**Exercise brief:**
What lines of the data below hold the string "Sign"? Copy each one.

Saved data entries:
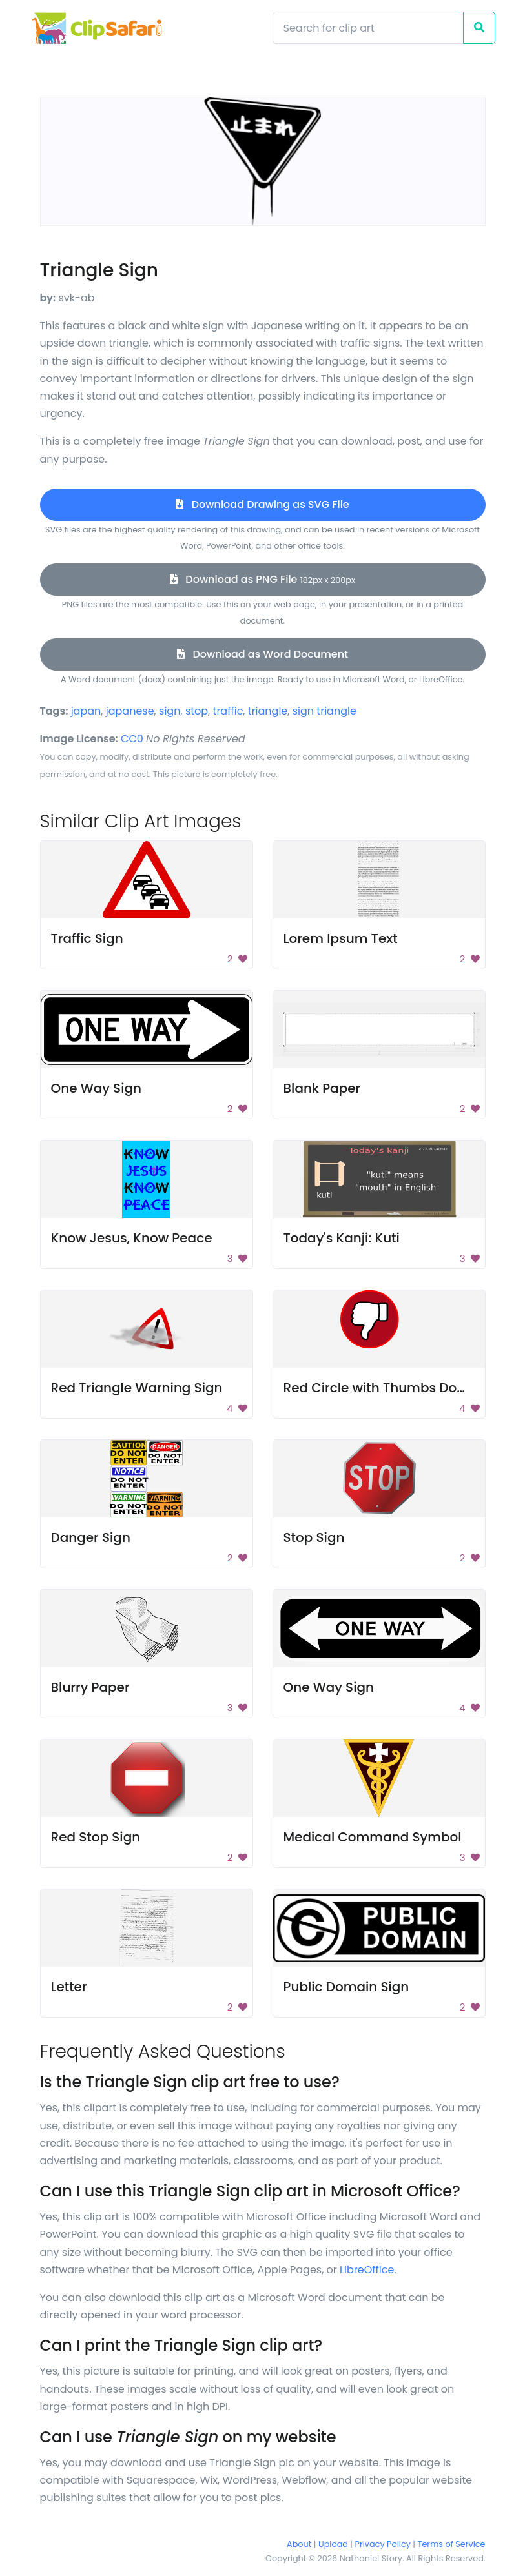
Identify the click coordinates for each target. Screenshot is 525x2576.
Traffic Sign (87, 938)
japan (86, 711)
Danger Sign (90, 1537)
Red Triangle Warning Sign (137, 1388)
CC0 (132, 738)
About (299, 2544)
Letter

**Task solution:**
Traffic Sign (87, 938)
Danger Sign (90, 1537)
Red Triangle Warning Sign (137, 1388)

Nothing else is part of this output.